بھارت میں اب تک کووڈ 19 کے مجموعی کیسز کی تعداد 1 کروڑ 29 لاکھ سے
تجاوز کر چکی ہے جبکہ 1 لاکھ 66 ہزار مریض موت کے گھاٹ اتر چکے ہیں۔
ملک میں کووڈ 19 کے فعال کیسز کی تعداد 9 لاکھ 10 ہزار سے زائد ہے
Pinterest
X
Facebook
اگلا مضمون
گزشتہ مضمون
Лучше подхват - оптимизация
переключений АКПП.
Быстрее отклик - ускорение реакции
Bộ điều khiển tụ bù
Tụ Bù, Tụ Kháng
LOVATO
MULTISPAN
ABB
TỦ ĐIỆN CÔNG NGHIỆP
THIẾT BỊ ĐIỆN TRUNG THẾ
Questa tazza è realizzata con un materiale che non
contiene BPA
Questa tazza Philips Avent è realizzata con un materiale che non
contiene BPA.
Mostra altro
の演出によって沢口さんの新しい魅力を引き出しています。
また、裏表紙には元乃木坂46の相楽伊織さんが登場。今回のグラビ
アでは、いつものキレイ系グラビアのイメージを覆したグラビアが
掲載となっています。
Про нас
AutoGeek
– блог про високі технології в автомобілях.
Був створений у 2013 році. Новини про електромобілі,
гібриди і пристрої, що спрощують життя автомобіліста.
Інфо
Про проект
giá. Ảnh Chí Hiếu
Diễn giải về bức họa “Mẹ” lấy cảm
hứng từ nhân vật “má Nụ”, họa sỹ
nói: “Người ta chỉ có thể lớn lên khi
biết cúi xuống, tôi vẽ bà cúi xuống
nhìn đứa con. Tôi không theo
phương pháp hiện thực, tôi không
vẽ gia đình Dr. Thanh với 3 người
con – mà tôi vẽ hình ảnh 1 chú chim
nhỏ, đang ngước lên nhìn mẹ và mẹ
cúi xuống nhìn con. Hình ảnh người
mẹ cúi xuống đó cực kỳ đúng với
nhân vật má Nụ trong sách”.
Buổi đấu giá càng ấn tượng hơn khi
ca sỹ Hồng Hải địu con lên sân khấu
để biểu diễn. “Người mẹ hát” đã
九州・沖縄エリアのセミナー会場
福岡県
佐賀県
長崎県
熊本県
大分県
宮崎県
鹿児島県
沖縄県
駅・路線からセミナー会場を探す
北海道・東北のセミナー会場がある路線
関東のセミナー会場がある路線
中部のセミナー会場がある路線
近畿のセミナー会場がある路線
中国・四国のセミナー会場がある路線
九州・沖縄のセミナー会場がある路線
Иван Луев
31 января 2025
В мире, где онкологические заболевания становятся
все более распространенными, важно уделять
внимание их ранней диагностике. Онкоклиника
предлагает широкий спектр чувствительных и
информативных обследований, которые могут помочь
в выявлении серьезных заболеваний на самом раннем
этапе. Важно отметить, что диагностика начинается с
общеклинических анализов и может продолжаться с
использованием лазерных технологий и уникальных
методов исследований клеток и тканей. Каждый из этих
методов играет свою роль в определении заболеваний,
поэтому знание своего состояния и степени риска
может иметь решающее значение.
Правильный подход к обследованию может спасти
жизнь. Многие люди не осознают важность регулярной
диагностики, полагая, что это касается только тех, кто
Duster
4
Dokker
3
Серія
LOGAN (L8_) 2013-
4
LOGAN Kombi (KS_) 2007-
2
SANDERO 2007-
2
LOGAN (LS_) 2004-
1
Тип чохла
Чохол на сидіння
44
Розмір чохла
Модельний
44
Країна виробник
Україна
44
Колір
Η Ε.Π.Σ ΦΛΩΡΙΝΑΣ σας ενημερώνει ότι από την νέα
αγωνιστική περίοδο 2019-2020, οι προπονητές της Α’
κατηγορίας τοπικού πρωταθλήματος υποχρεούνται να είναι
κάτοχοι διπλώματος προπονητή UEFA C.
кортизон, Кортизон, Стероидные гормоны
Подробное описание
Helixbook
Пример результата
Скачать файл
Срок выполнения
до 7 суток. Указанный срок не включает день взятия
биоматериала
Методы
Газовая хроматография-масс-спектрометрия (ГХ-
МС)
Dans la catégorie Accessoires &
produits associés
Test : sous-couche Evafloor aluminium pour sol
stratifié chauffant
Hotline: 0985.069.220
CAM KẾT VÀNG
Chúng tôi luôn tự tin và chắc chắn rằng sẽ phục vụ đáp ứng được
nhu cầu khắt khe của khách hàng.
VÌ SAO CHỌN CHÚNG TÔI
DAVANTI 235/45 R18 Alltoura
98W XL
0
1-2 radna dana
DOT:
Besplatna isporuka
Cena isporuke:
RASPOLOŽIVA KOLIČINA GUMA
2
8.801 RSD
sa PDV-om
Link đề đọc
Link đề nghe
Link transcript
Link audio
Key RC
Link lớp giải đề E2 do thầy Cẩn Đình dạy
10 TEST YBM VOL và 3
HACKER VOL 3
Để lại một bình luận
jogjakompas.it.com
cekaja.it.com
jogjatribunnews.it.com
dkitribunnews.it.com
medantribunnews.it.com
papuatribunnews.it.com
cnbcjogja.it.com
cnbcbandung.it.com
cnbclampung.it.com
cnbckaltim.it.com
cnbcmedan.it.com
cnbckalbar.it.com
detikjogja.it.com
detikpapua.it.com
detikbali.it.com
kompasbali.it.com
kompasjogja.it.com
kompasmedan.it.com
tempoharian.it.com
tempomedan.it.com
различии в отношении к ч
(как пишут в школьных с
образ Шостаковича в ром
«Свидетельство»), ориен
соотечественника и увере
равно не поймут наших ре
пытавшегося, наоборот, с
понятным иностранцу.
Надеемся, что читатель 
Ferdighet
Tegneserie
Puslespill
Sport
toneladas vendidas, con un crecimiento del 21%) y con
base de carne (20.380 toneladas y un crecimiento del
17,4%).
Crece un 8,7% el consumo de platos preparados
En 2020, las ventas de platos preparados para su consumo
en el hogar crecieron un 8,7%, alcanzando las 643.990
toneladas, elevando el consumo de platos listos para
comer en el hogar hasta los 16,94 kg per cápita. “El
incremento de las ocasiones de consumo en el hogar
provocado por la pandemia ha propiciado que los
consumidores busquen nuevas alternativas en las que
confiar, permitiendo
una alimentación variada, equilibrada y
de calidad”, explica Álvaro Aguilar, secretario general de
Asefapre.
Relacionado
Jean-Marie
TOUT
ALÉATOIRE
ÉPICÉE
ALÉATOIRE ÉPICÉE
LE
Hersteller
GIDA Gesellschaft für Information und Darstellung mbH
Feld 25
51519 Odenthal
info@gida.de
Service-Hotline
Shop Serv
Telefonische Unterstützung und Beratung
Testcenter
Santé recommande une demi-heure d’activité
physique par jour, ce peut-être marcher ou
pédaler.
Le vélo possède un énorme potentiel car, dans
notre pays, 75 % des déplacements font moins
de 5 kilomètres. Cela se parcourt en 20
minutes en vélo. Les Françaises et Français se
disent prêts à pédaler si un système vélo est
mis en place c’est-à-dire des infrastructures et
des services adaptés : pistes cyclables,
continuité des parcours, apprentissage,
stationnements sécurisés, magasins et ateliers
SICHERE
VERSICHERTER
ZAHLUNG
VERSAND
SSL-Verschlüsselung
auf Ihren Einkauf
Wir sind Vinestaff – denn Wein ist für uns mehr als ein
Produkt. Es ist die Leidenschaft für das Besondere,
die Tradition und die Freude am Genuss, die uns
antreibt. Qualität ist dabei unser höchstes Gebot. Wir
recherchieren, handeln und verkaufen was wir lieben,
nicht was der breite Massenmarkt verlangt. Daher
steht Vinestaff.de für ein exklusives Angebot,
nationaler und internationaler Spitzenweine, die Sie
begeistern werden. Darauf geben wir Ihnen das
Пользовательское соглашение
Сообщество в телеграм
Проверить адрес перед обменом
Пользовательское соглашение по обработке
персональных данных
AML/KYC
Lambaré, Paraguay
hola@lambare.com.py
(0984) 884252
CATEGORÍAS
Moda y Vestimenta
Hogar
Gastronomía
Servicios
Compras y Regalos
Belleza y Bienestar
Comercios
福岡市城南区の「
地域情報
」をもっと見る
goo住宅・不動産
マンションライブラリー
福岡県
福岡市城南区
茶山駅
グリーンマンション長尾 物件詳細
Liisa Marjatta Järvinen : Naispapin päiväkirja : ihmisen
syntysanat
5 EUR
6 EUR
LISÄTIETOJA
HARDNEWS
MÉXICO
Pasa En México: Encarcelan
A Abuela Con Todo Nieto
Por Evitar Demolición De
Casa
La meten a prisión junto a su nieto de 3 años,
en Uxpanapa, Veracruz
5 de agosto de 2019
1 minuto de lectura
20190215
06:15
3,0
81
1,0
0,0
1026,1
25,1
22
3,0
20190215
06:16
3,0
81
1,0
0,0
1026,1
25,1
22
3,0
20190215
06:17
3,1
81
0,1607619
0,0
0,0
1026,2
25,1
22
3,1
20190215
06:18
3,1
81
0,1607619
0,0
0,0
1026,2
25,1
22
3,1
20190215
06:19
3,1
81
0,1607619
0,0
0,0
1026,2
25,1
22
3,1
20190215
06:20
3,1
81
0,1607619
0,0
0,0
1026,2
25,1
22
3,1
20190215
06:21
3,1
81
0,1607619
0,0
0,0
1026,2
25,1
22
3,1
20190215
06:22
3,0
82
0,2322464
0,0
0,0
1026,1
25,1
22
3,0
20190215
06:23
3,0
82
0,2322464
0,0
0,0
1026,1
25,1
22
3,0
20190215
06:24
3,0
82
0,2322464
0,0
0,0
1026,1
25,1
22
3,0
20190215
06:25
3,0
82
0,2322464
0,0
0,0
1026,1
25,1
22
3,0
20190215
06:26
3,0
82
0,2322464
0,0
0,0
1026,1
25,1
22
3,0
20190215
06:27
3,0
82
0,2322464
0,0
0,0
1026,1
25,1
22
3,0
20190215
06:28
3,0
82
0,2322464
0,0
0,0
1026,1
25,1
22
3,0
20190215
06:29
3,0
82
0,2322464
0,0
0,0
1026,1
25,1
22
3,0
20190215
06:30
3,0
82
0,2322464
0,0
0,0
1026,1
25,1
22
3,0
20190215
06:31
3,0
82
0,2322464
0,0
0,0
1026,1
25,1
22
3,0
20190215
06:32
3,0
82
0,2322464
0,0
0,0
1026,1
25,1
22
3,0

---*---

* YOUR GOAL *
Scan the listing for the word "platos". Copy every line in which it appears.

* ANSWER TO THIS TASK *
Crece un 8,7% el consumo de platos preparados
En 2020, las ventas de platos preparados para su consumo
toneladas, elevando el consumo de platos listos para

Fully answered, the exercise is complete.